There are two issues here - is America at peak car, and is Austin at peak car? The answer to the first may very well be yes. The article talks about licensure rates and miles driven - both down. Vehicle sales is also instructive. In 1993, there were right at 14M vehicles sold. Last year, despite the population growing by 20%, vehicle sales were down 10% from '93. Certainly the recession has something to do with that. But in conjunction with the other data points, it certainly looks like the blush is off the vehicle rose.

The second question is more problematic. It all depends on your assumptions.

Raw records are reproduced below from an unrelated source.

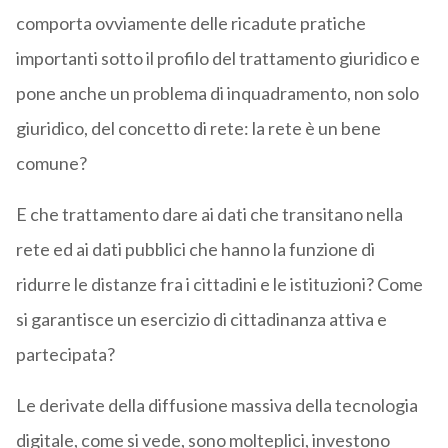
comporta ovviamente delle ricadute pratiche
importanti sotto il profilo del trattamento giuridico e
pone anche un problema di inquadramento, non solo
giuridico, del concetto di rete: la rete è un bene
comune?
E che trattamento dare ai dati che transitano nella
rete ed ai dati pubblici che hanno la funzione di
ridurre le distanze fra i cittadini e le istituzioni? Come
si garantisce un esercizio di cittadinanza attiva e
partecipata?
Le derivate della diffusione massiva della tecnologia
digitale, come si vede, sono molteplici, investono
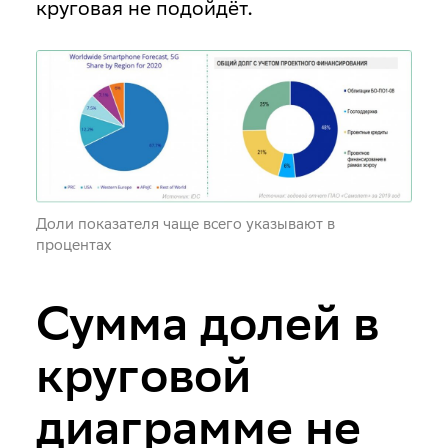
круговая не подойдёт.
Доли показателя чаще всего указывают в
процентах
Сумма долей в
круговой
диаграмме не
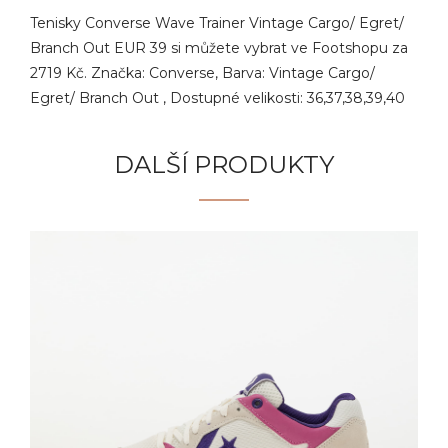
Tenisky Converse Wave Trainer Vintage Cargo/ Egret/
Branch Out EUR 39 si můžete vybrat ve Footshopu za
2719 Kč. Značka: Converse, Barva: Vintage Cargo/
Egret/ Branch Out , Dostupné velikosti: 36,37,38,39,40
DALŠÍ PRODUKTY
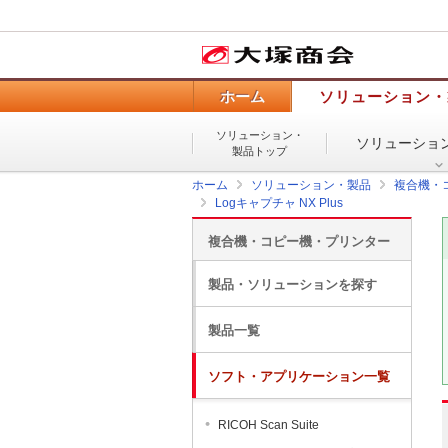
ホーム
ソリューション・
ソリューション・
ソリューショ
製品トップ
ホーム
ソリューション・製品
複合機・
Logキャプチャ NX Plus
複合機・コピー機・プリンター
製品・ソリューションを探す
製品一覧
ソフト・アプリケーション一覧
RICOH Scan Suite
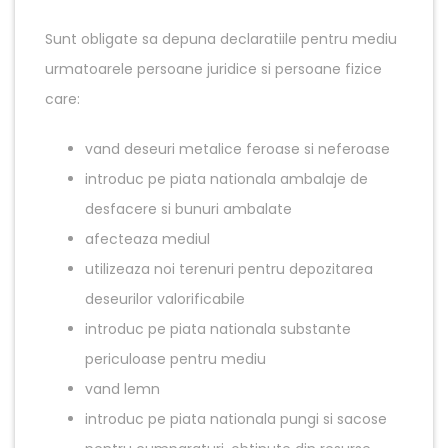
Sunt obligate sa depuna declaratiile pentru mediu
urmatoarele persoane juridice si persoane fizice
care:
vand deseuri metalice feroase si neferoase
introduc pe piata nationala ambalaje de
desfacere si bunuri ambalate
afecteaza mediul
utilizeaza noi terenuri pentru depozitarea
deseurilor valorificabile
introduc pe piata nationala substante
periculoase pentru mediu
vand lemn
introduc pe piata nationala pungi si sacose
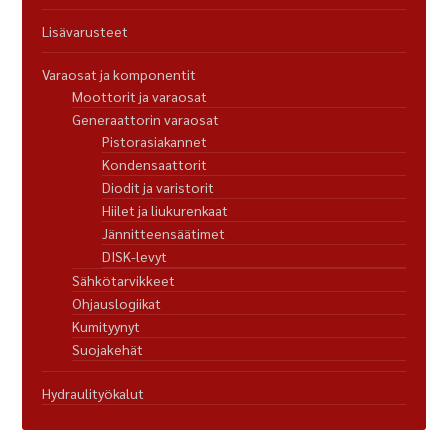
Lisävarusteet
Varaosat ja komponentit
Moottorit ja varaosat
Generaattorin varaosat
Pistorasiakannet
Kondensaattorit
Diodit ja varistorit
Hiilet ja liukurenkaat
Jännitteensäätimet
DISK-levyt
Sähkötarvikkeet
Ohjauslogiikat
Kumityynyt
Suojakehät
Hydraulityökalut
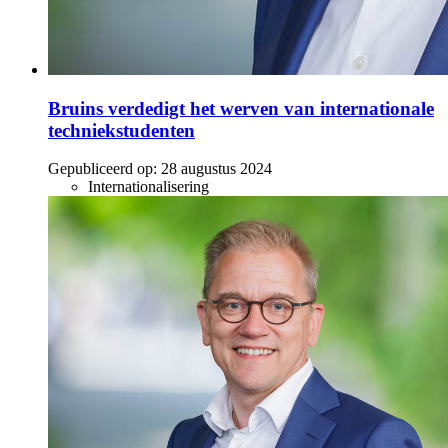
Bruins verdedigt het werven van internationale
techniekstudenten
Gepubliceerd op:
28 augustus 2024
Internationalisering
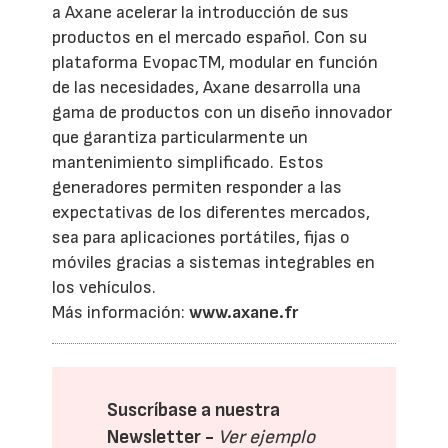
a Axane acelerar la introducción de sus
productos en el mercado español. Con su
plataforma EvopacTM, modular en función
de las necesidades, Axane desarrolla una
gama de productos con un diseño innovador
que garantiza particularmente un
mantenimiento simplificado. Estos
generadores permiten responder a las
expectativas de los diferentes mercados,
sea para aplicaciones portátiles, fijas o
móviles gracias a sistemas integrables en
los vehículos.
Más información:
www.axane.fr
Suscríbase a nuestra
Newsletter -
Ver ejemplo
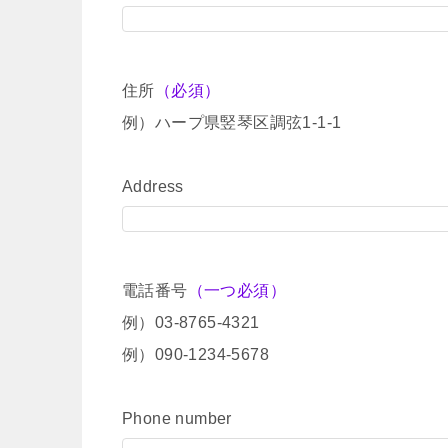
住所
（必須）
例）ハープ県竪琴区調弦1-1-1
Address
電話番号
（一つ必須）
例）03-8765-4321
例）090-1234-5678
Phone number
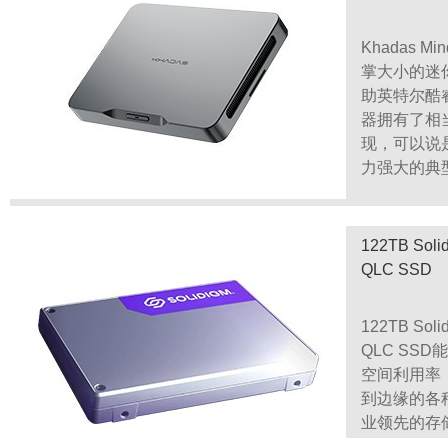
Khadas 
掌大小的迷
助英特尔酷睿U
器拥有了相
现，可以说
Hi4-T 技术出色，应用于坦克系列车型后，实现了强
力强大的典
122TB Soli
极空间私有云Q4
QLC SSD
122TB Soli
QLC SS
空间利用率
到边缘的各
业领先的存
能源和空间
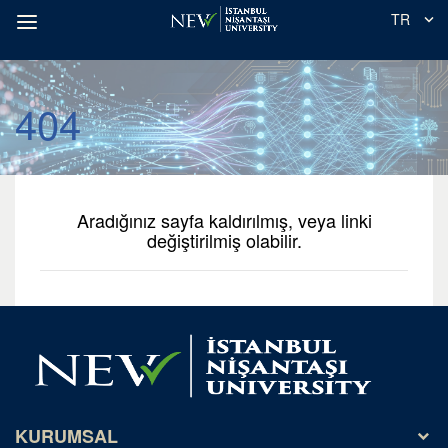
TR
404
Aradığınız sayfa kaldırılmış, veya linki
değiştirilmiş olabilir.
KURUMSAL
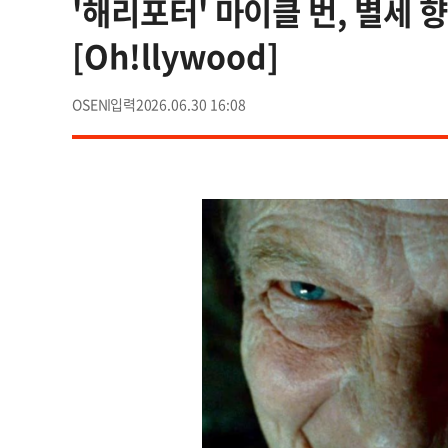
'해리포터' 마이클 번, 별세 
[Oh!llywood]
OSEN
2026.06.30 16:08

Mine are that there will be very little increase in roadway capacity in the area, and almost none at the water crossing choke points at Mopac and I-35. Another assumption is that population growth will continue throughout the metro area due to job growth. Another is that much of the residential growth will occur in areas not only outside Austin, but outside Travis County. Another is that density will continue to increase in the areas between 45th and Ben White (amazing drive down S Lamar yesterday to see all the high density mixed use under construction, as just one example). Final assumption is that our transit infrastructure will grow and improve capacity AND service.

So, increasing demand, not only in volume, but in miles traveled as residential grows out, yet jobs stay in the core (to a large extent). Little ability to grow roadway capacity - financial, political, environmental, you name it. All making vehicular travel more difficult and less convenient at the same time transit services improve. Does that mean we are at, or near the peak? Probably not, but stand by for change, because something has to give.

Go full circle back to DC. The Metro has changed that place in only thirty years. NoVa couldn't be the economic boom town it is without the Metro. I was getting to Ballston early one day on the Metro from my hotel. There were OCEANS of people going up the escalators to work. It hit me that there was no way all these jobs could be in this place if the only way to get there was via a car - not enough roadway capacity. And remember, Ballston was car dealerships, five and dimes, and drug stores thirty years ago. Now it is full of high rise offices and living spaces.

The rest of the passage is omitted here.